--- START ---

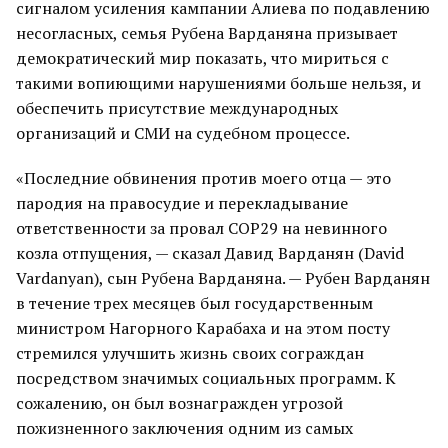
сигналом усиления кампании Алиева по подавлению
несогласных, семья Рубена Варданяна призывает
демократический мир показать, что мириться с
такими вопиющими нарушениями больше нельзя, и
обеспечить присутствие международных
организаций и СМИ на судебном процессе.
«Последние обвинения против моего отца — это
пародия на правосудие и перекладывание
ответственности за провал COP29 на невинного
козла отпущения, — сказал Давид Варданян (David
Vardanyan), сын Рубена Варданяна. — Рубен Варданян
в течение трех месяцев был государственным
министром Нагорного Карабаха и на этом посту
стремился улучшить жизнь своих сограждан
посредством значимых социальных программ. К
сожалению, он был вознагражден угрозой
пожизненного заключения одним из самых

--- END ---

=== WHAT YOU SHOULD DO ===
Make an exact copy of the lines running from the one with "ответственности за провал COP29 на невинного" to the last line of the listing, including both ends.

=== WRITTEN SOLUTION ===
ответственности за провал COP29 на невинного
козла отпущения, — сказал Давид Варданян (David
Vardanyan), сын Рубена Варданяна. — Рубен Варданян
в течение трех месяцев был государственным
министром Нагорного Карабаха и на этом посту
стремился улучшить жизнь своих сограждан
посредством значимых социальных программ. К
сожалению, он был вознагражден угрозой
пожизненного заключения одним из самых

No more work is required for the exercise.